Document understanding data
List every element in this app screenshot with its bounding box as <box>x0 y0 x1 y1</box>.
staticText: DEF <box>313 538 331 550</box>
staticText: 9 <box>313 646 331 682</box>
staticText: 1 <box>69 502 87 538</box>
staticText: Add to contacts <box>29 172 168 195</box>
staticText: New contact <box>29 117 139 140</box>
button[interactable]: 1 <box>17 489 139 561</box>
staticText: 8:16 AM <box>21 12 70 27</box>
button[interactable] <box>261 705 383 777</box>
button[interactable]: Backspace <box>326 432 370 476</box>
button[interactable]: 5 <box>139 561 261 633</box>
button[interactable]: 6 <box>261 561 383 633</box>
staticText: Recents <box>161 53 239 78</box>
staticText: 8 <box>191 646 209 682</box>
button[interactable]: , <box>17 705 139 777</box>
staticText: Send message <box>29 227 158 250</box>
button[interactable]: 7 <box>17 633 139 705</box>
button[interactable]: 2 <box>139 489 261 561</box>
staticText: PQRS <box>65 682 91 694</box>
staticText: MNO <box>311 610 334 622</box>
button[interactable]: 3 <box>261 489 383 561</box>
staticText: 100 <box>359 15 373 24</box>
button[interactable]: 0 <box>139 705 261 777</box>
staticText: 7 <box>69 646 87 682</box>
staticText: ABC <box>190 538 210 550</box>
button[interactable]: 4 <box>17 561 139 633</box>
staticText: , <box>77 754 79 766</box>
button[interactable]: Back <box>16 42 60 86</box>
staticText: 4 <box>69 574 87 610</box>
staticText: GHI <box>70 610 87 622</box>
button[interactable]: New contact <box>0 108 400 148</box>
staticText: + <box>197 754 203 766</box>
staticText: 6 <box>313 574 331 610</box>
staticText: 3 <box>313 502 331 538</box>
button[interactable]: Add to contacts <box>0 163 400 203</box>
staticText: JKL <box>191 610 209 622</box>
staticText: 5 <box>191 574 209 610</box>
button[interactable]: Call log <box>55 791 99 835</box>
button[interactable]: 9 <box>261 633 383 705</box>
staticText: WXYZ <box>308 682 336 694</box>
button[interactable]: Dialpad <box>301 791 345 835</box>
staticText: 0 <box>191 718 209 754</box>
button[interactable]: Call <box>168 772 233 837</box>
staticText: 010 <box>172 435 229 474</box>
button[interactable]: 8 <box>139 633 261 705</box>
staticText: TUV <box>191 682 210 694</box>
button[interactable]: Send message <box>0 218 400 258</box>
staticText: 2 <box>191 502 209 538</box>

**Your objective**:
How many lines in the records hold the string "Call"? Reply with the number only.

**Your response**:
2